Broadway Lights Won't Go Dark For Joan Rivers
NEW YORK (CBSNewYork/AP) -- The lights of the Great White Way will not go dark for Joan Rivers, the Broadway League said Monday.
Rivers died last Thursday at Mount Sinai Hospital at the age of 81, a week after going into cardiac arrest during a routine vocal cord procedure at an Upper East Side clinic.
The Broadway League, which represents theater owners and producers, told the New York Times that it had decided Rivers did not meet the criteria for dimming the lights on theater marquees in the traditional industry honor for deceased theater celebrities.
Rivers appeared on Broadway three times and was nominated for a Tony Award in 1994.
But league executive director Charlotte St. Martin told the newspaper that for the lights to be dimmed, a deceased person needs to have been "very active recently" on Broadway, or to have made his or her career there.
While Rivers was supportive of Broadway and attended many show openings, she has not acted on Broadway in two decades and thus does not meet the criteria, the newspaper reported.
The decision has already sparked a petition asking the Broadway League to reconsider.

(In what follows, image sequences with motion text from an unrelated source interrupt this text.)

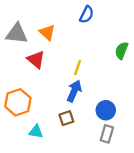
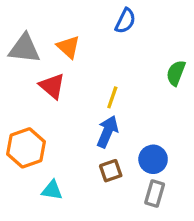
brown square: (66, 118) -> (111, 171), moved

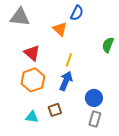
orange triangle: (68, 47) -> (60, 29), moved
gray triangle: (24, 49) -> (20, 17), moved
orange hexagon: (26, 148) -> (33, 80), moved
brown square: (111, 171) -> (55, 110), moved

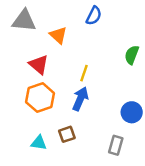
orange triangle: (60, 29) -> (58, 35), moved
blue circle: (94, 98) -> (132, 112), moved

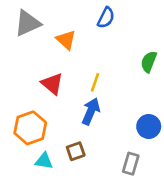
gray triangle: (24, 21) -> (27, 23), turned -30
red triangle: (39, 65) -> (52, 84), moved
orange hexagon: (40, 98) -> (30, 128), moved

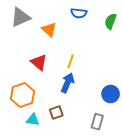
blue semicircle: (106, 18) -> (79, 13), turned 70
green semicircle: (149, 62) -> (111, 21), moved

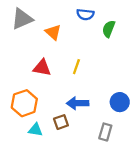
green semicircle: (111, 21) -> (109, 29), moved
red triangle: (39, 62) -> (42, 68), turned -30
blue arrow: (68, 83) -> (78, 103), moved, turned -114

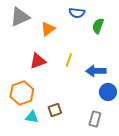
orange triangle: (53, 32) -> (48, 29), turned 42
red triangle: (42, 68) -> (38, 61), turned -30
blue arrow: (78, 103) -> (96, 71), moved

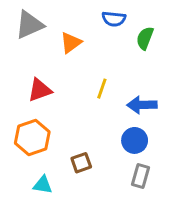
red triangle: (38, 61) -> (40, 90), moved
blue circle: (108, 92) -> (135, 140), moved
cyan triangle: (32, 117) -> (43, 185), moved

"Not dimming the lights will be a blemish on the entire Broadway community that will never go away," said the petition issued by Tom D'Angora. "We implore Broadway to reverse its decision and show our beloved legend the respect she deserves!"
As of Monday evening, the petition had received 930 signatures.
Rivers wrote and performed in "Fun City" on Broadway in 1971, appeared as a replacement performer as Kate Jerome in Neil Simon's "Broadway Bound" in 1988, and wrote and starred in "Sally Marr… And Her Escorts" in 1994, the newspaper reported.
The lights on Broadway did go dark last month for Robin Williams after his suicide. Williams appeared in Broadway's "Bengal Tiger at the Baghdad Zoo" in 2011, and starred in a one-man show titled "Robin Williams: Live on Broadway."